Un dos large et bien défini est essentiel pour une silhouette harmonieuse. Cependant, il y a bien d’autres raisons de renforcer cette partie du corps : cela améliore la posture, réduit les douleurs dorsales et aide à prévenir les blessures. Alex Corbett, kinésithérapeute chez Breakthrough Physical Therapy, souligne : « Souvent, lorsque des patients se plaignent de douleurs à l’épaule, nous examinons d’abord le développement de leur dos. »
Luke Carlson, fondateur et PDG de Discover Strength, va plus loin : « L’entraînement du dos est crucial non seulement pour son développement physique, mais aussi parce qu’il recèle une quantité importante de tissus musculaires. En sollicitant ce muscle, on amplifie tous les bienfaits de l’entraînement de force, allant de la production hormonale jusqu’à l’augmentation du métabolisme de base. »
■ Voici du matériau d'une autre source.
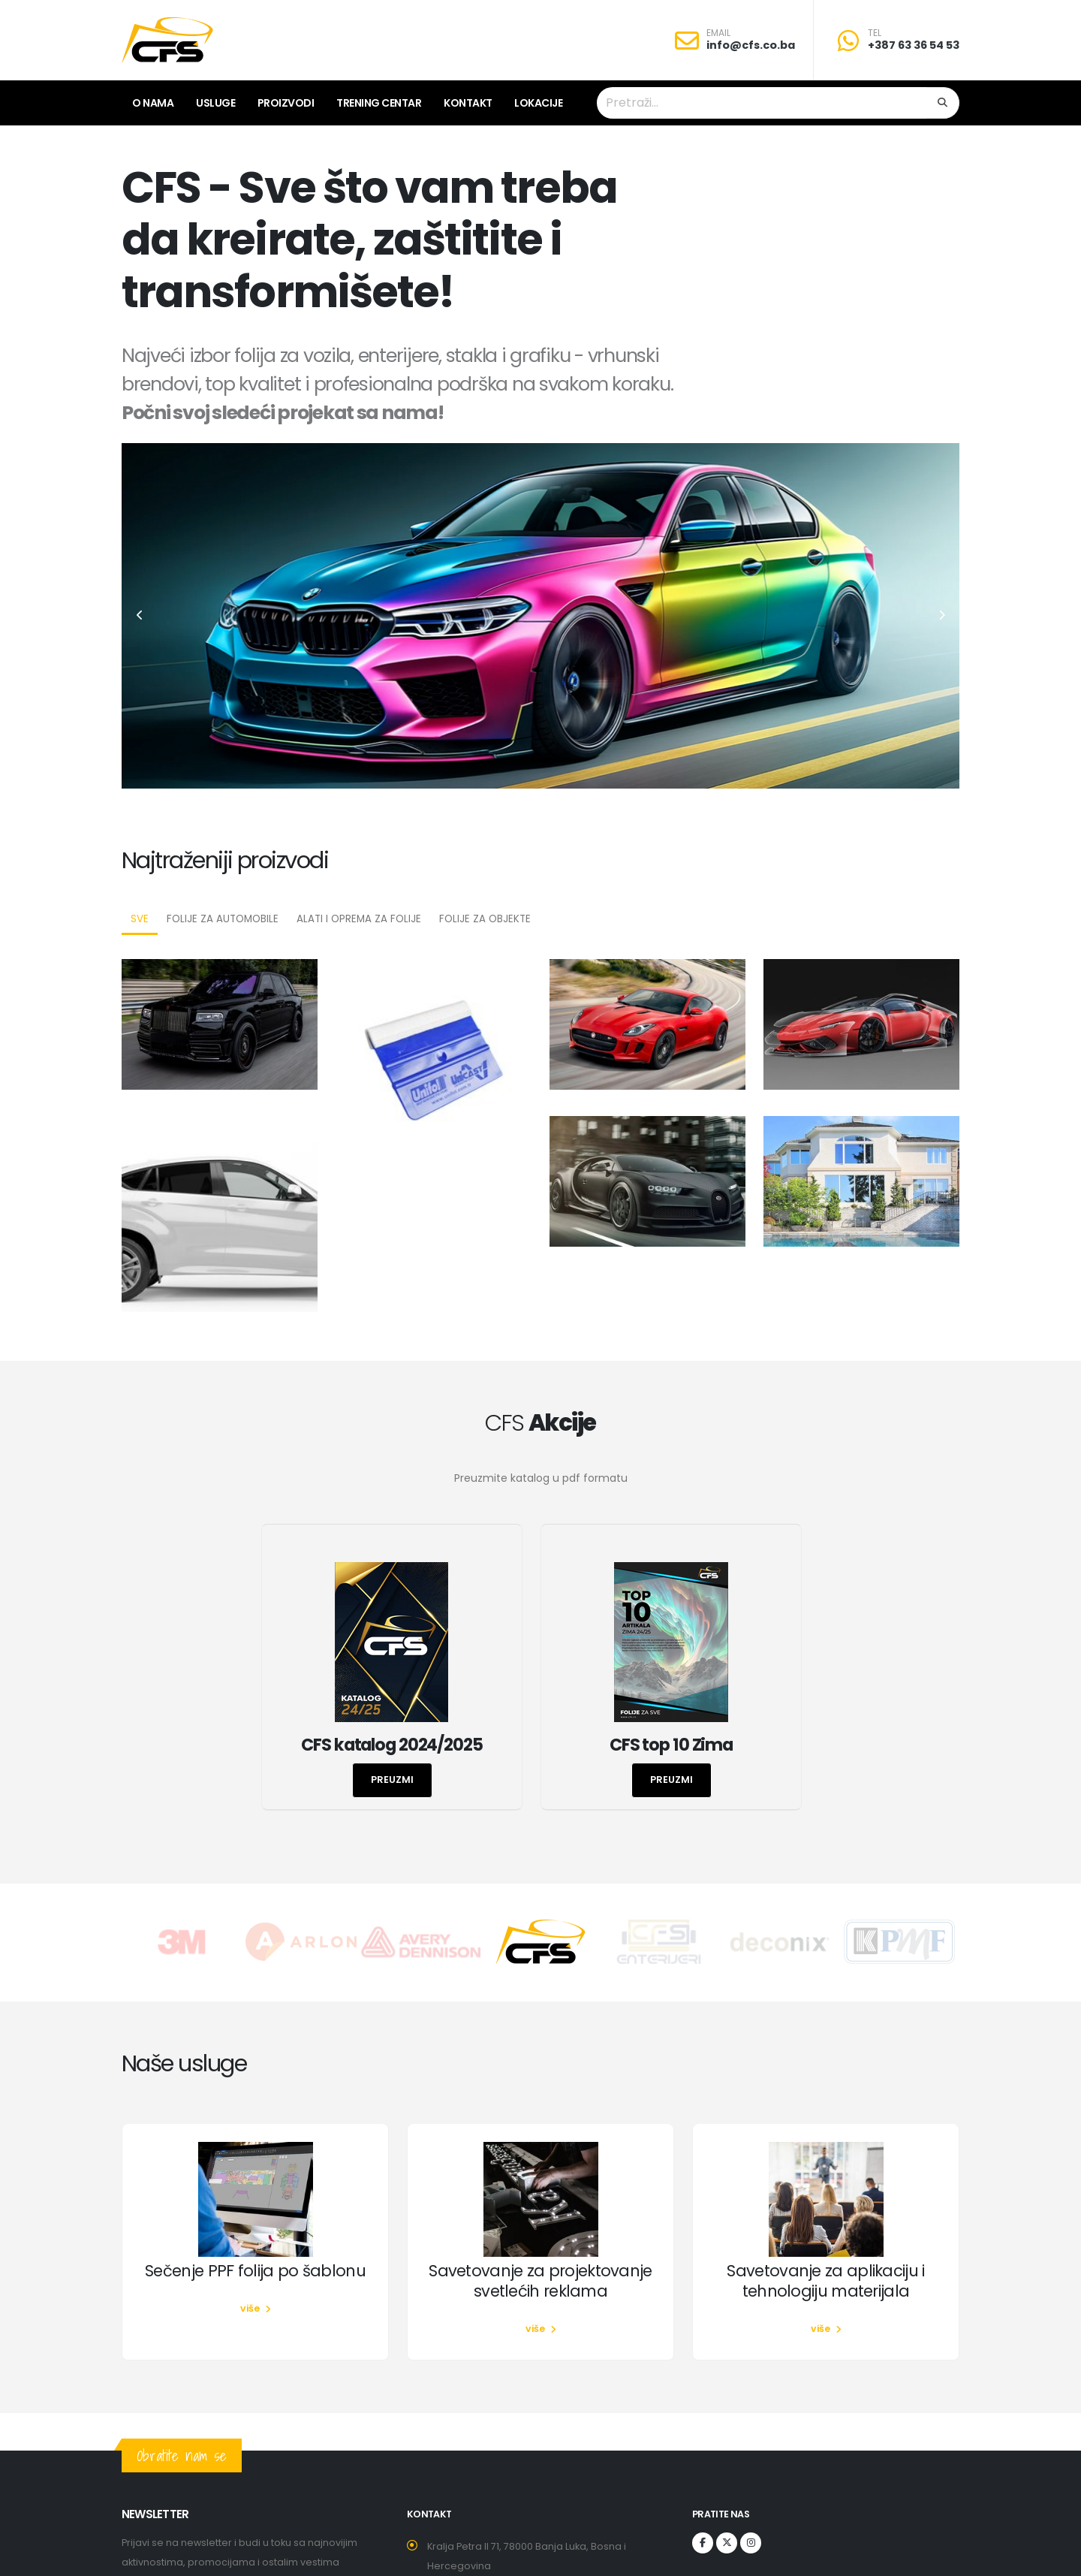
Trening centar (378, 102)
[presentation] (140, 616)
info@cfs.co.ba (750, 45)
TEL (874, 33)
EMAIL (718, 33)
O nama (152, 102)
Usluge (215, 102)
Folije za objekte (485, 919)
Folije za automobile (223, 919)
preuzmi (392, 1779)
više (255, 2308)
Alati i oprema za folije (359, 919)
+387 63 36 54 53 (913, 45)
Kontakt (468, 102)
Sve (140, 919)
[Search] (942, 103)
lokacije (538, 102)
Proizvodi (286, 102)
Malheureusement, les exercices du dos ne reçoivent pas toujours l’attention qu’ils méritent. Carlson note : « Nous avons tendance à nous concentrer sur les groupes musculaires visibles dans le miroir. Beaucoup d’hommes privilégient les biceps aux triceps, les pectoraux au dos, ou les quadriceps aux ischio-jambiers. » Pourtant, précise-t-il, « il existe un potentiel énorme à exploiter pour le dos, même chez ceux qui s’entraînent régulièrement depuis des années. Ils n’ont probablement pas optimisé l’entraînement de leur dos. »
Voici une sélection des meilleurs exercices à intégrer lors de vos séances dédiées au dos, selon Dr. Corbett et Carlson.
Le Pullover
« Le pullover est sans doute l’exercice le plus emblématique de l’entraînement de force, bien que la plupart des gens ne l’ont jamais pratiqué », déclare Carlson, qui remarque que la machine à pullover a perdu de sa popularité ces dernières années. « Dans les années 70, 80 et 90, c’était l’exercice incontournable pour développer les lats », ajoute-t-il. « Nous nous en sommes éloignés, mais c’est vraiment la machine magique pour le dos. » Cet exercice est particulièrement efficace pour cibler directement les lats tout en réduisant l’implication des muscles de soutien qui pourraient fatiguer avant le dos. Carlson explique : « Pratiquement tous les autres exercices que nous allons mentionner — tractions, tirages, tirages verticaux — présentent une limite : nos biceps et nos avant-bras sont généralement plus faibles que nos puissants muscles du dos. Ainsi, lorsque nous atteignons la fatigue, c’est souvent parce que nos biceps ou nos avant-bras sont le maillon faible. » Le pullover contourne ces faiblesses, vous permettant de concentrer vos efforts sur vos lats.
Comment le réaliser :
Points importants à retenir
- Renforcer le dos contribue à une meilleure posture et à la réduction des douleurs dorsales.
- Une attention particulière à l’entraînement du dos peut prévenir des blessures futures.
- Les exercices tels que le pullover ciblent efficacement les lats sans solliciter excessivement les biceps.
- De nombreux pratiquants ne maximisent pas leur entraînement du dos, même après des années d’expérience.
En tant qu’amateur de fitness, je pense qu’il est crucial de ne pas négliger cette partie fondamentale de notre corps. Au-delà de l’esthétique, renforcer notre dos offre un ancrage solide pour notre santé globale. Pourquoi ne pas prendre le temps d’explorer des exercices parfois délaissés, comme le pullover ? Qui sait, cela pourrait transformer notre expérience de l’entraînement et notre quotidien.